GPU performance improvement and rich functions gradually meet the needs of AI computing. In 2010, NVIDIA proposed the FERMI architecture, which was the first complete GPU computing architecture, and many of the new concepts proposed in it are still used today. The Kepler architecture has a double-precision computing unit (FP64) on the hardware, and proposes GPU Direct technology, which bypasses the CPU system memory and directly interacts with other GPUs. The Pascal architecture uses the first generation of NVLink. The Volta architecture has begun to apply Tensor Cores, which is of great significance for AI computing acceleration. A brief review of the evolution of NVIDIA GPU hardware shows that the upgrade of basic features such as process and the increase in the number of computing cores continues to promote performance improvement, and the functional features included in each generation of architecture are also constantly enriched to better meet the needs of AI computing.
There are already some examples of actual AI chips combined with chiplet technology. An example of AMD's integration with Chiplet technology is AMD's adoption of a chiplet design in its Zen 2-based Ryzen 3000 series CPUs [6] . The design allows AMD to integrate more CPU cores into a single CPU. Similarly, AMD plans to apply chiplet technology to GPU design to address some of the challenges encountered in GPU manufacturing, such as lower yields and increased costs due to increased chip size. In this GPU's chiplet design, AMD uses a high-bandwidth interconnect (HBX) to facilitate communication between different chiplets, similar to the interconnect used in Zen 3 CPUs. This design solves the problem of parallelism being difficult to transfer across multiple chiplets in GPU computing workloads through a cross-connect known as HBX. This design makes it look like the CPU is communicating with a single large GPU, rather than with many small GPUs through a controller.
3.3 Prospects for the combination of AI chips and chiplets.
The combination of AI chips and chiplet technology will continue to develop and expand in the future. As AI applications continue to evolve, the need for higher computing power, lower power consumption, and higher levels of integration will continue to increase. Therefore, further improvement and development of chiplet technology, combined with AI chips, will be the direction of development in the future. In addition, as IoT devices become more widespread, the need for more flexible and scalable silicon solutions will increase. Therefore, combining AI chips with a variety of different chiplets to meet the needs of different IoT devices will become an important development direction in the future.
4 Conclusion.
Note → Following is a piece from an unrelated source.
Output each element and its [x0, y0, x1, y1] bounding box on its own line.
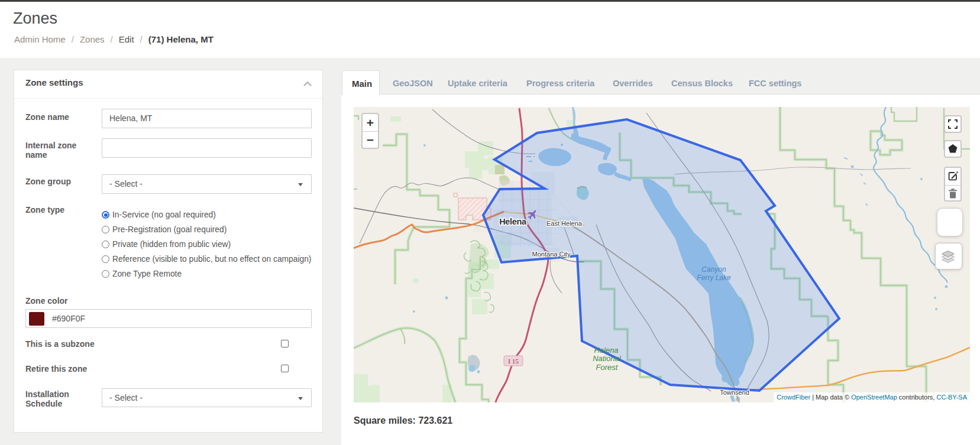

Chiplet technology is a modular approach to packaging that offers greater flexibility, scalability, and productivity. AI chips face several challenges, such as increased computing power, improved energy efficiency, and higher integration requirements.
In order to better develop the combination of AI chips and advanced packaging chiplet technology, the following suggestions are proposed.
1) Strengthen cooperation. Encourage cooperation between chip manufacturers, packaging technology vendors and research institutions to promote technology sharing and exchanges, so as to accelerate the development of AI chips and chiplet technology.
2) Technological innovation. We continue to invest in R&D and innovate advanced packaging chiplet technology to meet the increasing performance requirements of AI chips.
3) Standardization. Formulate relevant technical standards to ensure the interchangeability between chips and chiplets produced by different manufacturers, and promote the healthy development of the entire industry.
With the continuous expansion of artificial intelligence applications and technological advancement, the combination of AI chips and advanced packaging chiplet technology will be more widely used. This combination will not only be used in the field of high-performance computing, but will also be widely used in IoT devices, smartphones, and various other AI applications, bringing more convenience to people's lives and work.